Pena que os burocratas cubanos, a exemplo dos antigos burocratas da ex-URSS e do leste europeu não consigam lidar com as diferentes facetas da objeção de consciência, indiscriminadamente jogando todas na mesma (e cômoda) vala comum da contrarrevolução. Mas a história já demonstrou aonde isso leva: à crescente alienação com seu próprio povo e à eventual perda de sua legitimidade enquanto dirigentes nacionais e também como lideranças anticapitalistas internacionais. O império vizinho, mesmo ruim das pernas, deve adorar. Aconteceu há 20 anos atrás e hoje todos pagamos as conseqüências (sobrevida ao capitalismo decadente).
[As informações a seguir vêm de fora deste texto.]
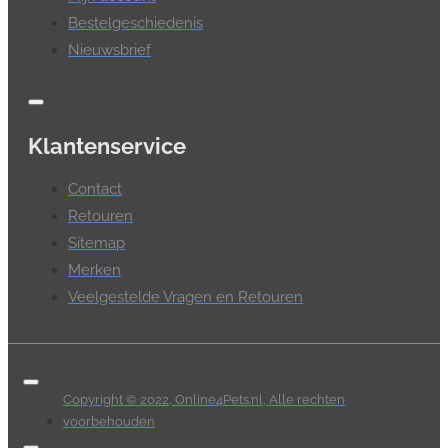
Bestelgeschiedenis
Nieuwsbrief
Klantenservice
Contact
Retouren
Sitemap
Merken
Veelgestelde Vragen en Retouren
Copyright © 2022, Online4Pets.nl, Alle rechten
voorbehouden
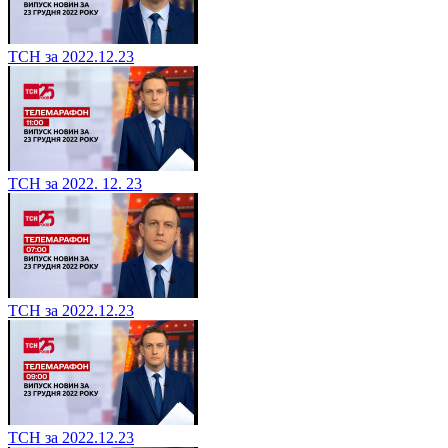
ТСН за 2022.12.23
ТСН за 2022. 12. 23
ТСН за 2022.12.23
ТСН за 2022.12.23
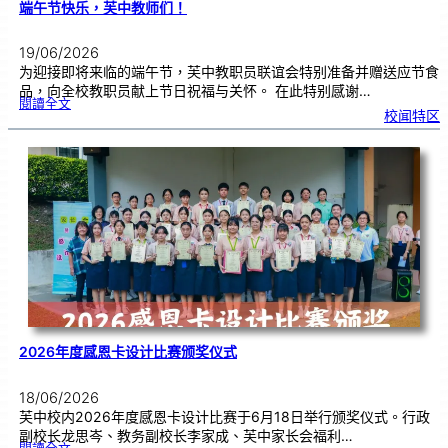
端午节快乐，芙中教师们！
19/06/2026
为迎接即将来临的端午节，芙中教职员联谊会特别准备并赠送应节食
品，向全校教职员献上节日祝福与关怀。 在此特别感谢…
:
閱讀全文
端
校闻特区
午
节
快
乐
，
芙
中
教
师
们
！
2026年度感恩卡设计比赛颁奖仪式
18/06/2026
芙中校内2026年度感恩卡设计比赛于6月18日举行颁奖仪式。行政
副校长龙思岑、教务副校长李家成、芙中家长会福利…
:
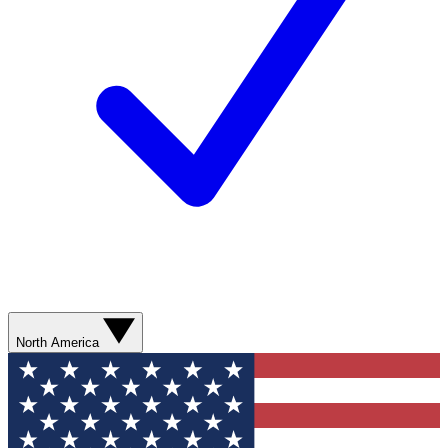
North America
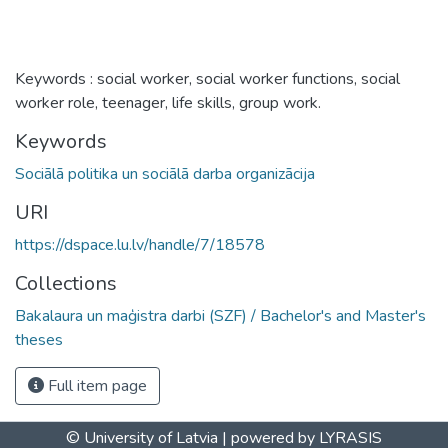
Keywords : social worker, social worker functions, social
worker role, teenager, life skills, group work.
Keywords
Sociālā politika un sociālā darba organizācija
URI
https://dspace.lu.lv/handle/7/18578
Collections
Bakalaura un maģistra darbi (SZF) / Bachelor's and Master's
theses
Full item page
© University of Latvia |
powered by LYRASIS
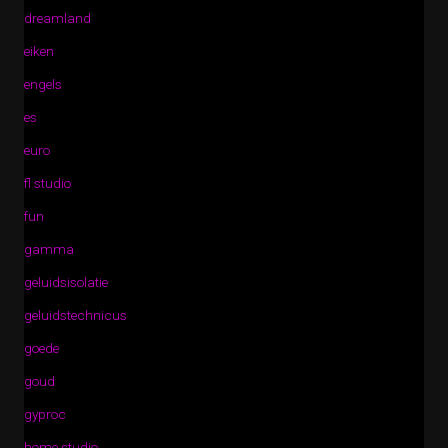
dreamland
eiken
engels
es
euro
fl studio
fun
gamma
geluidsisolatie
geluidstechnicus
goede
goud
gyproc
home studio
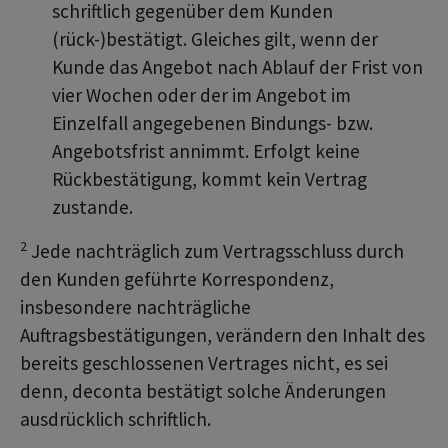
schriftlich gegenüber dem Kunden
(rück-)bestätigt. Gleiches gilt, wenn der
Kunde das Angebot nach Ablauf der Frist von
vier Wochen oder der im Angebot im
Einzelfall angegebenen Bindungs- bzw.
Angebotsfrist annimmt. Erfolgt keine
Rückbestätigung, kommt kein Vertrag
zustande.
2
Jede nachträglich zum Vertragsschluss durch
den Kunden geführte Korrespondenz,
insbesondere nachträgliche
Auftragsbestätigungen, verändern den Inhalt des
bereits geschlossenen Vertrages nicht, es sei
denn, deconta bestätigt solche Änderungen
ausdrücklich schriftlich.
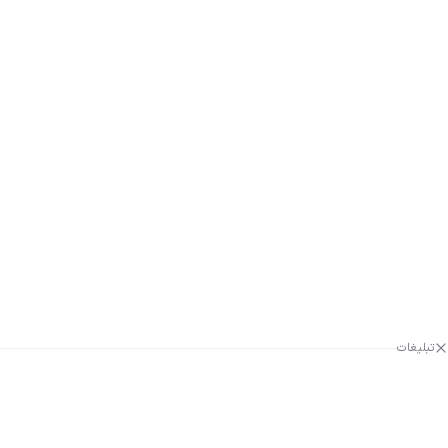
تبلیغات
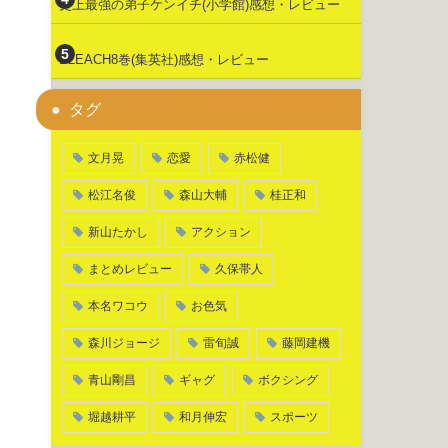
史上最強の弟子ケンイチ(小学館)感想・レビュー
BLEACH8巻(集英社)感想・レビュー
タグ
文月晃
恋愛
赤松健
松江名俊
森山大輔
桂正和
新山たかし
アクション
まとめレビュー
久保帯人
本名ワコウ
お色気
森川ジョージ
雷旬誠
藤岡建機
青山剛昌
ギャグ
ボクシング
堀越耕平
和月伸宏
スポーツ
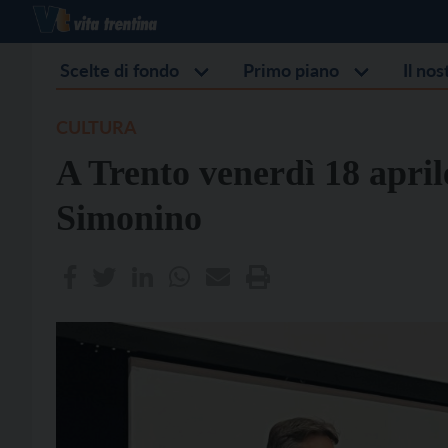
Scelte di fondo
Primo piano
Il no
CULTURA
A Trento venerdì 18 aprile
Simonino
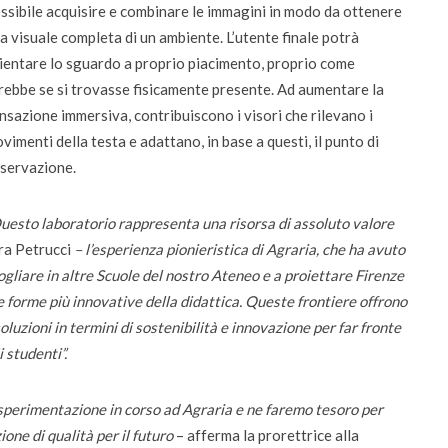
ssibile acquisire e combinare le immagini in modo da ottenere
a visuale completa di un ambiente. L’utente finale potrà
ientare lo sguardo a proprio piacimento, proprio come
rebbe se si trovasse fisicamente presente. Ad aumentare la
nsazione immersiva, contribuiscono i visori che rilevano i
vimenti della testa e adattano, in base a questi, il punto di
servazione.
uesto laboratorio rappresenta una risorsa di assoluto valore
dra Petrucci
– l’esperienza pionieristica di Agraria, che ha avuto
mogliare in altre Scuole del nostro Ateneo e a proiettare Firenze
 forme più innovative della didattica. Queste frontiere offrono
oluzioni in termini di sostenibilità e innovazione per far fronte
 studenti”.
sperimentazione in corso ad Agraria e ne faremo tesoro per
one di qualità per il futuro
– afferma la prorettrice alla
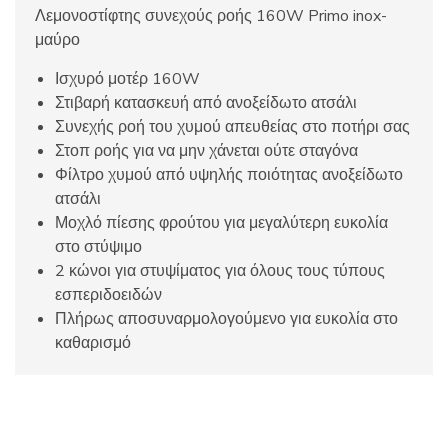
Λεμονοστίφτης συνεχούς ροής 160W Primo inox-
μαύρο
Ισχυρό μοτέρ 160W
Στιβαρή κατασκευή από ανοξείδωτο ατσάλι
Συνεχής ροή του χυμού απευθείας στο ποτήρι σας
Στοπ ροής για να μην χάνεται ούτε σταγόνα
Φίλτρο χυμού από υψηλής ποιότητας ανοξείδωτο
ατσάλι
Μοχλό πίεσης φρούτου για μεγαλύτερη ευκολία
στο στύψιμο
2 κώνοι για στυψίματος για όλους τους τύπους
εσπεριδοειδών
Πλήρως αποσυναρμολογούμενο για ευκολία στο
καθαρισμό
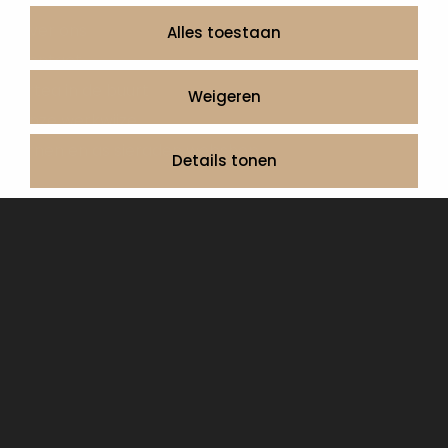
Informatie
Over ons
Alles toestaan
Contact
Artea in de buurt
Weigeren
Onze werkwijze
Urnen en as sieraden webshop
Details tonen
Volg ons op:
© 2026 Artea Grafmonumenten
Privacy Policy
Algemene voorwaarden, service en garantie
Cookie Declaration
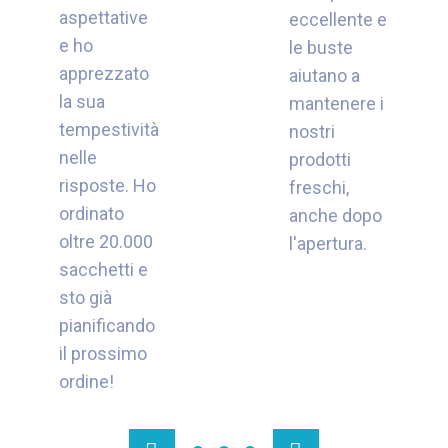
aspettative
eccellente e
e ho
le buste
apprezzato
aiutano a
la sua
mantenere i
tempestività
nostri
nelle
prodotti
risposte. Ho
freschi,
ordinato
anche dopo
oltre 20.000
l'apertura.
sacchetti e
sto già
pianificando
il prossimo
ordine!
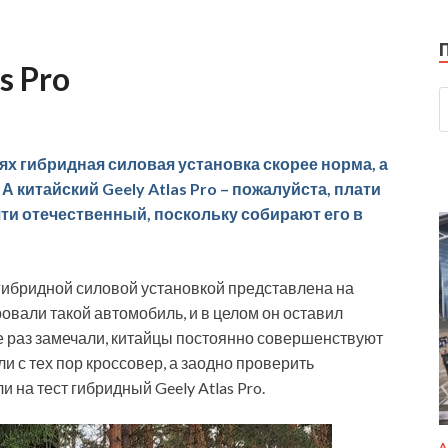
s Pro
 гибридная силовая установка скорее норма, а
А китайский Geely Atlas Pro – пожалуйста, плати
очти отечественный, поскольку собирают его в
 гибридной силовой установкой представлена на
овали такой автомобиль, и в целом он оставил
е раз замечали, китайцы постоянно совершенствуют
и с тех пор кроссовер, а заодно проверить
 на тест гибридный Geely Atlas Pro.
А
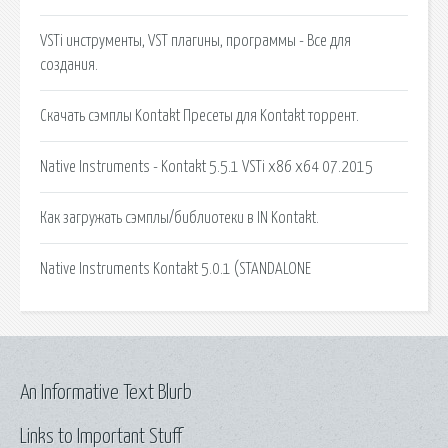
VSTi инструменты, VST плагины, программы - Все для
создания.
Cкачать сэмплы Kontakt Пресеты для Kontakt торрент.
Native Instruments - Kontakt 5.5.1 VSTi x86 x64 07.2015
Как загружать сэмплы/библиотеки в IN Kontakt.
Native Instruments Kontakt 5.0.1 (STANDALONE
An Informative Text Blurb
Links to Important Stuff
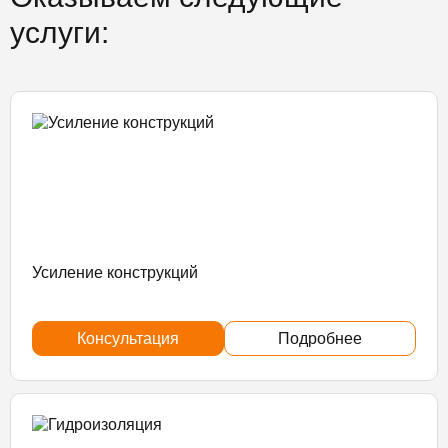
услуги:
Усиление конструкций
Консультация
Подробнее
A propósito, não há como não mencionar um filme alemão chamado "A Vida dos Outros", que ilustra bem os estertores da paranóia policialesco-burocrática daquilo que acabou se convertendo a Alemanha Oriental nos anos 80. Parabéns, Celso, você agiu como se espera de um ser humano.

celsolungaretti disse...

Roberto tocou num ponto nevrálgico: um indivíduo pode estar certo contra o coletivo?

Sim, simplesmente... se estiver certo.

Galileu estava certo contra a Inquisição.

Trotsky estava certo contra o PC stalinizado e o Estado soviético.

Eu estava certo contra a VPR, tive minha atuação prejudicada por 34 anos, mas acabei provando que havia sido injustiçado.

É claro que o coletivo tem mais e melhores meios para acertar. Mas, quando erra -- e sempre pode errar -- cabe ao verdadeiro revolucionário resistir, e não submeter-se, fazer autocríticas insinceras e endossar absurdos.

Os mais perspicazes já terão percebido por que defendo, e não poderia deixar de defender, a memória de Zapata.

É porque está em jogo exatamente o princípio que me fez resistir durante metade da vida a resignar-me à "razão de estado": o direito do indivíduo divergir do coletivo, em nome de sua verdade, quando a verdade está ao seu lado.